Apologies for taking so long to continue the thread I started.
To see what's going on, I recorded myself playing with the POG2 octave down effect, and looked at the results in Audicity.
This was the setup: Fender active Jazz to a Boss TU-2 as signal splitter. One signal went directly to one input of a Zoom H4N recorder. The other signal went to the POG2 then to the other channel of the recorder.
The POG2 was set for -1 octave only, i.e.,
Dry output: 0
-2 octave: 0
-1 octave: max
+1 octave: 0
+2 octave: 0
Dry FX: off (unlit)
Q: off (unlit) Attack: 0
LP filter: 0
I recorded myself playing on the open G string, fingerpicking. Then I imported the recording into Audacity as a single stereo track, normalized the volume of each channel to -1 db, and shifted the time with the channels synched
so the first peak of the first G was at 0.1 seconds.
Here's the result:
The top track is the bass, with the direct G as the top channel and the octave down as the bottom channel. The second track is just labels, showing the time from the first peak of the direct G to various points in the octave down G. The time scale at the top is in seconds.
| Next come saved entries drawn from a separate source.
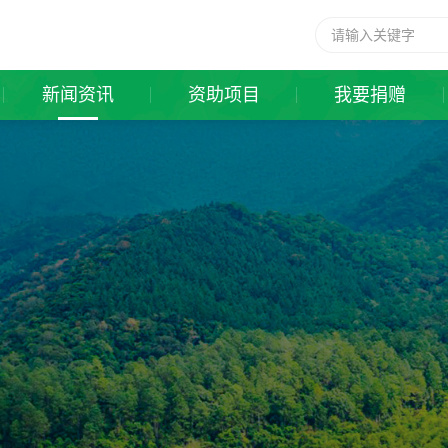
新闻资讯
资助项目
我要捐赠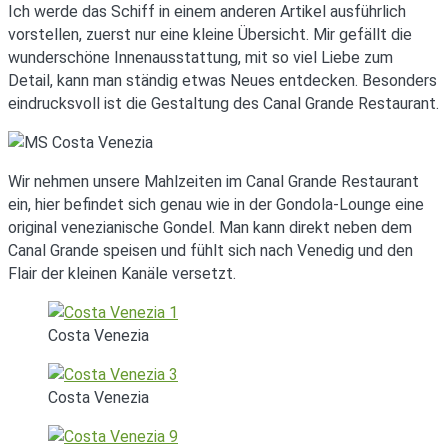
Ich werde das Schiff in einem anderen Artikel ausführlich
vorstellen, zuerst nur eine kleine Übersicht. Mir gefällt die
wunderschöne Innenausstattung, mit so viel Liebe zum
Detail, kann man ständig etwas Neues entdecken. Besonders
eindrucksvoll ist die Gestaltung des Canal Grande Restaurant.
Wir nehmen unsere Mahlzeiten im Canal Grande Restaurant
ein, hier befindet sich genau wie in der Gondola-Lounge eine
original venezianische Gondel. Man kann direkt neben dem
Canal Grande speisen und fühlt sich nach Venedig und den
Flair der kleinen Kanäle versetzt.
Costa Venezia
Costa Venezia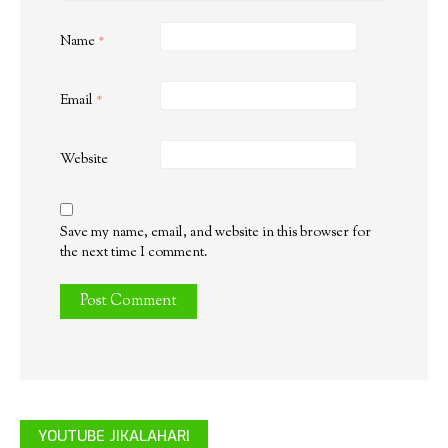
Name
*
Email
*
Website
Save my name, email, and website in this browser for
the next time I comment.
YOUTUBE JIKALAHARI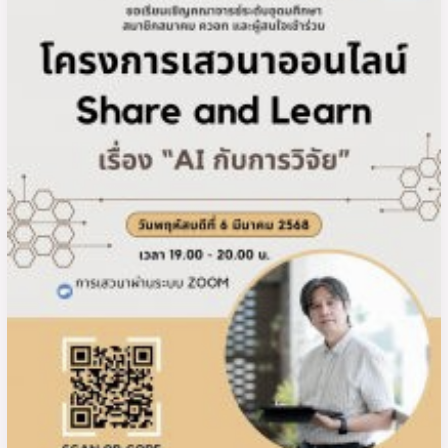
การ
พัฒนา
วิชาชีพ
อาจารย์
และ
องค์กร
ระดับ
อุดมศึกษา
แห่ง
ประเทศไทย
(ควอท)
ขอ
เชิญ
เข้า
ร่วม
โครงการ
เสวนา
ออนไลน์
Share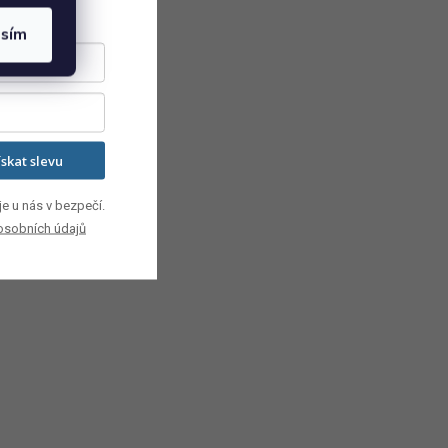
asím
ískat slevu
e u nás v bezpečí.
osobních údajů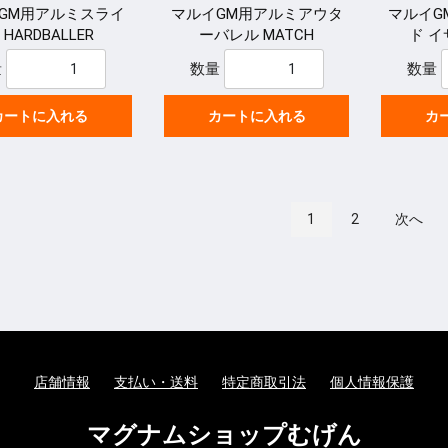
GM用アルミスライ
マルイGM用アルミアウタ
マルイG
 HARDBALLER
ーバレル MATCH
ド イ
量
数量
数量
カートに入れる
カートに入れる
カ
1
2
次へ
店舗情報
支払い・送料
特定商取引法
個人情報保護
マグナムショップむげん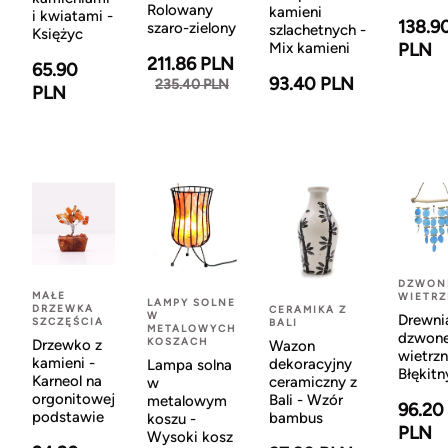
Rolowany
kamieni
i kwiatami -
138.9
szaro-zielony
szlachetnych -
Księżyc
Mix kamieni
PLN
211.86 PLN
65.90
93.40 PLN
235.40 PLN
PLN
DZWON
MAŁE
WIETR
LAMPY SOLNE
DRZEWKA
CERAMIKA Z
W
Drewni
SZCZĘŚCIA
BALI
METALOWYCH
dzwon
KOSZACH
Drzewko z
Wazon
wietrzn
kamieni -
dekoracyjny
Lampa solna
Błękitn
Karneol na
ceramiczny z
w
orgonitowej
Bali - Wzór
metalowym
96.20
podstawie
bambus
koszu -
PLN
Wysoki kosz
The image shows the octave down fading in after the direct G. The lower octave seems to be lagging the direct G by roughly 0.03 seconds, or 30 milliseconds. That's like standing thirty feet from your amp. The lag was noticeable to me, especially if I played fast repeated notes.
I tried the same thing with the octave up, and found that it lagged the direct input by roughly 40 ms. Again, noticeable to me.
And I tried the POG2 dry output. The lag there was about 3 ms. That's not noticeable to me when playing.
Originally Posted by sillyfabe
As someone who has owned the POG2 and had the pleasure to A/B/C with a Micro POG and a HOG I can say that all three track just about everything equally and with no latency whatsoever. Loved them all but settled on the HOG as its so damn versatile!